» **SOURCE DATA**:
---
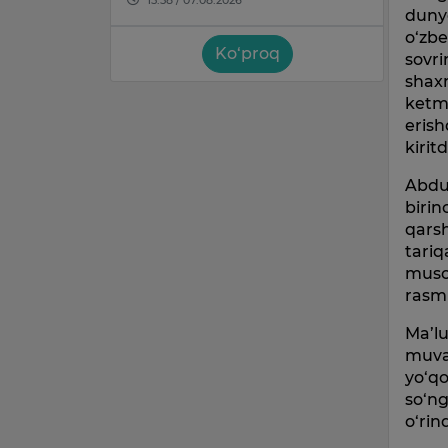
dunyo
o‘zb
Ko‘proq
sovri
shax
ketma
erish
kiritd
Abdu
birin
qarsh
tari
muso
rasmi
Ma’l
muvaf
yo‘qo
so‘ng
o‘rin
---
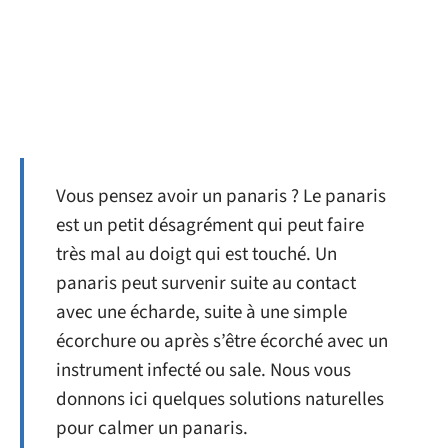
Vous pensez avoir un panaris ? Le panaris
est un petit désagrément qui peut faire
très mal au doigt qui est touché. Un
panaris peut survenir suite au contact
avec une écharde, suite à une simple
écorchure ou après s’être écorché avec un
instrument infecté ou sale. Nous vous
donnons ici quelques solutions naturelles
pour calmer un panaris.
---
» **EXERCISE REQUIREMENTS**: If a line in the data above holds the word "peut", count it, and give only the final number.

» **FINISHED TASK**: 2